**Your objective**
Retype the data that follows line by line, exactly, and leave its pictures out.

==== Provided records

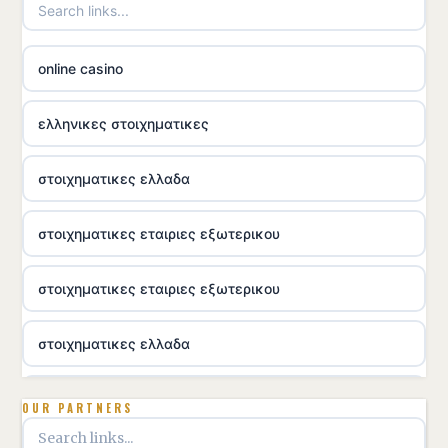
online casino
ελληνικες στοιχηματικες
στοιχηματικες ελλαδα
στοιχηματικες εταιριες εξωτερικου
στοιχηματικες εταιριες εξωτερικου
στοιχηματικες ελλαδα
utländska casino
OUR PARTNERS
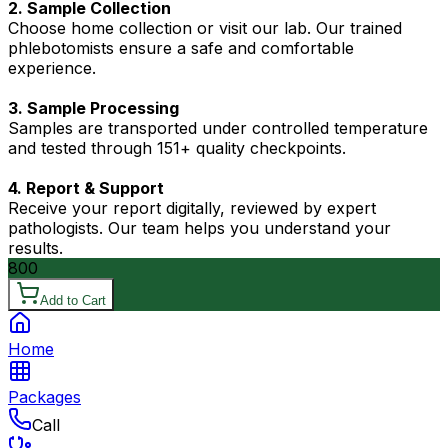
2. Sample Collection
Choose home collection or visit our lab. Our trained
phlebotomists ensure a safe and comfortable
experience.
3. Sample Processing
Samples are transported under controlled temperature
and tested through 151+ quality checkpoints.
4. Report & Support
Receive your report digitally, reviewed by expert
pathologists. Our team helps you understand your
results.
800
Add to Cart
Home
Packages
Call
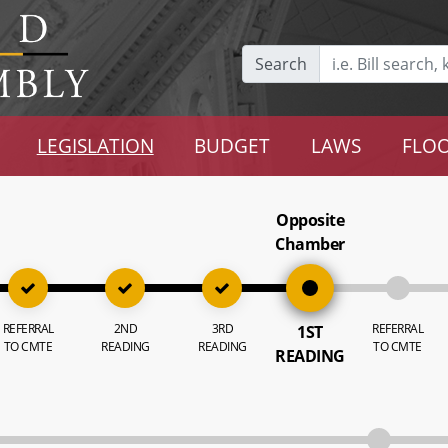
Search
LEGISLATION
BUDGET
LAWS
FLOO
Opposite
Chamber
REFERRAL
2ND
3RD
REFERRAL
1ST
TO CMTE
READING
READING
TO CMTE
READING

========

**Output**
online casino
ελληνικες στοιχηματικες
στοιχηματικες ελλαδα
στοιχηματικες εταιριες εξωτερικου
στοιχηματικες εταιριες εξωτερικου
στοιχηματικες ελλαδα
utländska casino
OUR PARTNERS
2. Sample Collection
Choose home collection or visit our lab. Our trained
phlebotomists ensure a safe and comfortable
experience.
3. Sample Processing
Samples are transported under controlled temperature
and tested through 151+ quality checkpoints.
4. Report & Support
Receive your report digitally, reviewed by expert
pathologists. Our team helps you understand your
results.
800
Add to Cart
Home
Packages
Call
Search
LEGISLATION
BUDGET
LAWS
FLOO
Opposite
Chamber
REFERRAL
2ND
3RD
REFERRAL
1ST
TO CMTE
READING
READING
TO CMTE
READING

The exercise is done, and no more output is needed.